Similarly with the processes of posting comments to pieces on newspaper, and such, websites.  I long abandoned posting comments on the website of The Boston Globe.   It had turned into a “conversation,” and the results were not, in my opinion, for the better, in terms of quality or interest.  At the time, I didn’t much mind, because I was enjoying posting comments on the NYTimes website.  That was back in the days of the previous commenting format, in which the comments were numbered, for example, and everything was, I think, on a first-come, first-served basis.  And Marie Burns took top prizes.

I think Marie Burns can be found elsewhere on the web.  But there are other aspects to the old process I miss (such as the greater formality of most of the entries), and I am thinking I am detecting the degenerating of the whole enterprise into more casual interactions among commenters — better for the social networking, worse for the content, which I think benefits from focus on ideas, not on their reception.

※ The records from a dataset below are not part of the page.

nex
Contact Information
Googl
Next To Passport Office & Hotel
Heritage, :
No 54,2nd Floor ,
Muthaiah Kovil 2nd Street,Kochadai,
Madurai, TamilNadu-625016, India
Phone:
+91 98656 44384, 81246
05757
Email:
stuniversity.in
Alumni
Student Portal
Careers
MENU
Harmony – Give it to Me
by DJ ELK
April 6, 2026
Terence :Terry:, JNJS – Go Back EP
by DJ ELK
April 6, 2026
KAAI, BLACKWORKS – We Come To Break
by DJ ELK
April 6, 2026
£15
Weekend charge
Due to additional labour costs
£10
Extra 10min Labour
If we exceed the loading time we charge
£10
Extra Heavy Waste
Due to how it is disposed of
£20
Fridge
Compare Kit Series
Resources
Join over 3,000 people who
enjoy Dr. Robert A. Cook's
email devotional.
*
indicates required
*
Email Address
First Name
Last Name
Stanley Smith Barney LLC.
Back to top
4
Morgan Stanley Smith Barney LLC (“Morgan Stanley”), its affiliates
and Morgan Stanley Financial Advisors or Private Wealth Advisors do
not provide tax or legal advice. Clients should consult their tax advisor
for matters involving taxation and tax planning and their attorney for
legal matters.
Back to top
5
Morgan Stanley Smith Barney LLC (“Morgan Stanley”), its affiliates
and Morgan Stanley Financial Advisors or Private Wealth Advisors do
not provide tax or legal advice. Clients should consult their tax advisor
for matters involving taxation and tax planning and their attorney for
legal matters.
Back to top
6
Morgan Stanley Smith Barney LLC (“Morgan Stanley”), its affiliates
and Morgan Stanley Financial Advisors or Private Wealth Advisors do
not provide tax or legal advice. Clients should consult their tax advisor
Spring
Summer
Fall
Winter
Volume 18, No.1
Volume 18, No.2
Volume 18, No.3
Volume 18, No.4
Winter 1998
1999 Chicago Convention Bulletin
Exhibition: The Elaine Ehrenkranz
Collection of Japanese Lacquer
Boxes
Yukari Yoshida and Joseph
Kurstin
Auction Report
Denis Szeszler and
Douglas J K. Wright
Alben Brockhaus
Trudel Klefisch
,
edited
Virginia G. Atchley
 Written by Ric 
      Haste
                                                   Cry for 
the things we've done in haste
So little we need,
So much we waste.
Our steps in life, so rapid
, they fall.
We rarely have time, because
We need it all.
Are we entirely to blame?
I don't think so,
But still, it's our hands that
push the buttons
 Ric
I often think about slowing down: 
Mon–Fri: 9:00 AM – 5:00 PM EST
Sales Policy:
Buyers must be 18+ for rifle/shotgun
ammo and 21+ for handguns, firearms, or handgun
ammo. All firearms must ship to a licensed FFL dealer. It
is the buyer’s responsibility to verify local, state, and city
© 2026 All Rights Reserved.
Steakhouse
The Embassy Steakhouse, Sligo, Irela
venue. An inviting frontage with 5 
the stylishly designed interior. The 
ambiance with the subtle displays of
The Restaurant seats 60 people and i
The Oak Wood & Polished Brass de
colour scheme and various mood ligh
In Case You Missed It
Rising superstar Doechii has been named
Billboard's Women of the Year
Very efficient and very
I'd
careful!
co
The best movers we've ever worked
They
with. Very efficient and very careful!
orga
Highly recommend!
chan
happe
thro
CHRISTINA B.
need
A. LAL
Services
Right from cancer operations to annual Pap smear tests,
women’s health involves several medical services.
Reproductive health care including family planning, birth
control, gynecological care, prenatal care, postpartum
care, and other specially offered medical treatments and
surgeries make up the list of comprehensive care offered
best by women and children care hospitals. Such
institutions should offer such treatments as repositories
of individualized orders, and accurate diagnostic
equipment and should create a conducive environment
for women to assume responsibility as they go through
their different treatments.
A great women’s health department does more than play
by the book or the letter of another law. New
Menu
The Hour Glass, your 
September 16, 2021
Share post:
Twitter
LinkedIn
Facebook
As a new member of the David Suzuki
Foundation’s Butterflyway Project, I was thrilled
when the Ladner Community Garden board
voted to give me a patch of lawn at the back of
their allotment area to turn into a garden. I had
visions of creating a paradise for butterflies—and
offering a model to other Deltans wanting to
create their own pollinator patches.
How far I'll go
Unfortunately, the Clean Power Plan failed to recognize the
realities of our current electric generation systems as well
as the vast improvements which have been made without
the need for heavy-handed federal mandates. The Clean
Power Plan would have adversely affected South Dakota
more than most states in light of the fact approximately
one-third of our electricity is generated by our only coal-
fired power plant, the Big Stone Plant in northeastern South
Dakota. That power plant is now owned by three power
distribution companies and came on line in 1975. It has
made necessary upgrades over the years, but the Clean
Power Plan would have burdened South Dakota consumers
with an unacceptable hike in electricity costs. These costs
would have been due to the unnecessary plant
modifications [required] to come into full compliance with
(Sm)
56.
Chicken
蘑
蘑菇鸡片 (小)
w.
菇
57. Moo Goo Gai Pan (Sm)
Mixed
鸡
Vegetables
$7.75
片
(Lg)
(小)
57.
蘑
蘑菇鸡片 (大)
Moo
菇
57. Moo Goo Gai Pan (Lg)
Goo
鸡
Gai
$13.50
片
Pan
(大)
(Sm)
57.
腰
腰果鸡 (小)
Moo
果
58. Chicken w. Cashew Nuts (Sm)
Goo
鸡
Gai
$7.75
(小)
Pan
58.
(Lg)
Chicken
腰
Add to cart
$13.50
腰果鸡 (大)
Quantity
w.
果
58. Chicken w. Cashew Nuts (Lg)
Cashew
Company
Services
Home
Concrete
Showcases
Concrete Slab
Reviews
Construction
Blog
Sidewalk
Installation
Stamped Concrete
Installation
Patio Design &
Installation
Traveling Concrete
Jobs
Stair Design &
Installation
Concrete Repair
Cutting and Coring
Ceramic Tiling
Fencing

I’m not against interaction per se, I just think it needs to be structured in a way that doesn’t have a negative impact on the primary enterprise.  I should probably also note that under the current regime at the NYTimes, I personally am able to post my comments without going through moderation — on the Globe website, there is only moderation after the fact, and for everyone, of course, I think.  But I am much less content with the dynamic now at the NYTimes as a whole than I used to be.

I also comment on the PBS NewsHour website, where many fewer comments are posted and I can’t quite figure out the moderation practices.  There the dynamic seems to vary, with some very interesting interactive threads and some seemingly random and oddly-inspired comments.

But, to get back to my original point:  just as I don’t enjoy the apparent Amazon.com algorithm I’m encountering, I find my interest in commenting on the NYTimes changing for the worse — I find myself feeling put off by the dynamic.

My reference to the dynamic on the NewsHour site makes me want to say that I really don’t know what makes an interactive experience satisfying and what doesn’t for me — I suspect for me it’s about openness and a focus on ideas and not personalities.  I wonder whether for others, it’s more enjoyable when it’s quite the opposite and has a greater component of reacting to one another.

I don’t know what the NYTimes’ objective is for their commenting feature.  With Amazon I’m going to suspect it’s pure profit.  So I really don’t know whether to expect that there will be other changes in the future to the commenting feature to try to maintain quality and not just traffic, for example.

I have been contemplating other changes in my life of late, and I’m not sure how this issue fits into that.  I’ll be going away later this week and into the next, so maybe time away will help me determine what I’ll do about all this.  Maybe it will seem to me that the universe is nudging me to go in a different direction from what I’ve been doing and turn to something else.  Things in this world are always changing in some way.  Or maybe I’ll just come back with a different attitude towards the same activities.

Ganesh

May 1, 2012

I have been thinking lately about Ganesh, the Hindu deity.

When I read about him, it’s like reviewing something I already know.

Reading about him also brings up other sorts of ideas, as if I can remember having used the name as an affectionate nickname for someone I was close to when I was a child and he was already a man — his elongated earlobes, beaked nose, and sturdy legs reminded me of Ganesh in a way that put me at my ease in a situation in which I was scared, is what comes to me.  It feels like either an arranged marriage, or a school or convent or temple to which I had been sent.

I started writing in longhand about it, but what I found myself describing was a very different scene, involving an outhouse, a sexual assault, and not being believed afterwards because I had made it sound like Ganesh was my attacker.

I don’t know whether the two versions belong together or not.  Maybe I can find a short story in here somewhere.